A permutation is an ordered arrangement of objects. For example, 3124 is one possible permutation of the digits 1, 2, 3 and 4. If all of the permutations are listed numerically or alphabetically, we call it lexicographic order. The lexicographic permutations of 0, 1 and 2 are:
012 021 102 120 201 210
What is the millionth lexicographic permutation of the digits 0, 1, 2, 3, 4, 5, 6, 7, 8 and 9?
Permalink: http://projecteuler.net/problem=24
Instead of developing permutation function we use math.combinatorics
permutations function does the trick
(->> (range 10)
(comb/permutations)
(drop (dec 1000000))
(first)
(apply str)))
That was easy! It returns result in just 3 seconds, what is acceptable.
If you need to solve this problem faster, observe the interesting properties:
1 - 0123456789
2 - 0123456798
...
9! - 0987654321
9!+1 - 1023456789
...
2*9! - 1987654320
2*9!+1 - 2013456789
...
3*9! - 2987654310
3*9!+1 - 3012456789
3*9! is greater than 1000000, so we stop on the 2*9! permuations and guessed first number, it’s 2
Proceed the same way and you’ve got the idea.

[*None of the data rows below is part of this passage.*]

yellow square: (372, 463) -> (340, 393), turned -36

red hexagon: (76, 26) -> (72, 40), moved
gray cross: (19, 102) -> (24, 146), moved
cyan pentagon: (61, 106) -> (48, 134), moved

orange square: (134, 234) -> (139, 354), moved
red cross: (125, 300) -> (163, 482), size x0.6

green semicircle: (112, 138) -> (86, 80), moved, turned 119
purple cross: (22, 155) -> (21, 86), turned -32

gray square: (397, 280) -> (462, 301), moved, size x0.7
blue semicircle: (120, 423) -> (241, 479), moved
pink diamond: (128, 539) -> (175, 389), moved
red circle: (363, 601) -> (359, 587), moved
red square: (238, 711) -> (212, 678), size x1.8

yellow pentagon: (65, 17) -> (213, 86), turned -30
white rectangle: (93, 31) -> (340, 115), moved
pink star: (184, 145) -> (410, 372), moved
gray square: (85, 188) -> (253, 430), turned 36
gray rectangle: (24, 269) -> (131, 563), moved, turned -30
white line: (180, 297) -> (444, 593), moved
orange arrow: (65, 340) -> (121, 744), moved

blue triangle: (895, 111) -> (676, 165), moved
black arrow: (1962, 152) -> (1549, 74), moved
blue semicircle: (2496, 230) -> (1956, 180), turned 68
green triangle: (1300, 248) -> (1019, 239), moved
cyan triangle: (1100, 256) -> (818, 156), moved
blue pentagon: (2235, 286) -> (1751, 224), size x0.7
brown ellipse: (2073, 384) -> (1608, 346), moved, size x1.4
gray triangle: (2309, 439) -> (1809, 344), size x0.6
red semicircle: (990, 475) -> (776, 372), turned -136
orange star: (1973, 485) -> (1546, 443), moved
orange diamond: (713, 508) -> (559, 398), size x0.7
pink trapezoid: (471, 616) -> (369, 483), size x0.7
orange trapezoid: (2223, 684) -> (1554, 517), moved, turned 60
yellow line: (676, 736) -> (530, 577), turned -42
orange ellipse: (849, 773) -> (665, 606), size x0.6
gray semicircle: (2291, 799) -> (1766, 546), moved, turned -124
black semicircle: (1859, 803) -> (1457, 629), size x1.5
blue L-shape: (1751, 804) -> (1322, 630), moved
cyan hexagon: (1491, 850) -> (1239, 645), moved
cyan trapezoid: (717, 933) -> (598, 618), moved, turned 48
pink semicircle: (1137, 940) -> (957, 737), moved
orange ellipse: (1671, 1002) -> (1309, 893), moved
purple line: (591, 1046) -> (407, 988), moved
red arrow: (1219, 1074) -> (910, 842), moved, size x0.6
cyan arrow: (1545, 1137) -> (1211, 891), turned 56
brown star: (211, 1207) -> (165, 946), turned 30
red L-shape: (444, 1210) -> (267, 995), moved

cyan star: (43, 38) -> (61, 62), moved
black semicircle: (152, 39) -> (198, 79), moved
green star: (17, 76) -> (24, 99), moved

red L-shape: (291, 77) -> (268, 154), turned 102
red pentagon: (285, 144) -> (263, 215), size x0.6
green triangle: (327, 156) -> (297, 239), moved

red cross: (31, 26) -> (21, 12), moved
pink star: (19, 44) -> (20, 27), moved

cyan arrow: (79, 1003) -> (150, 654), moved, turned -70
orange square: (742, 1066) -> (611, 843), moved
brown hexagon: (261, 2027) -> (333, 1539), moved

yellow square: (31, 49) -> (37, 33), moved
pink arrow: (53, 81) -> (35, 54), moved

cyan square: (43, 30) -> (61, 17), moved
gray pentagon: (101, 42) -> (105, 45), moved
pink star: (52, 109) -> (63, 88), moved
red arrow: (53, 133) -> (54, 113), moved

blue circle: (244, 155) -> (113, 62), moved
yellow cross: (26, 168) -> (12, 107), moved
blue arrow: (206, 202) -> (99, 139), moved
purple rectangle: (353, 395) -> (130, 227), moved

On each factorial permutation step, when you guessed the number remove it from further permutations and decrement the factorial
(let [! (fn [n] (reduce * (range 1 (inc n))))]
(loop [available-digits (range 10)
num 1000000
current-digit 0
init 9
result []]
(let [f (! init)]
(cond
(= 0 init)
(apply str (concat result available-digits))
(< f num) (recur available-digits
(- num f)
(inc current-digit)
init
result)
:else (recur (concat (take current-digit available-digits)
(drop (inc current-digit) available-digits))
num
0
(dec init)
(conj result (nth available-digits current-digit)))))))
Solution is less readable, but time is just 5 msecs. There is always tradeoff.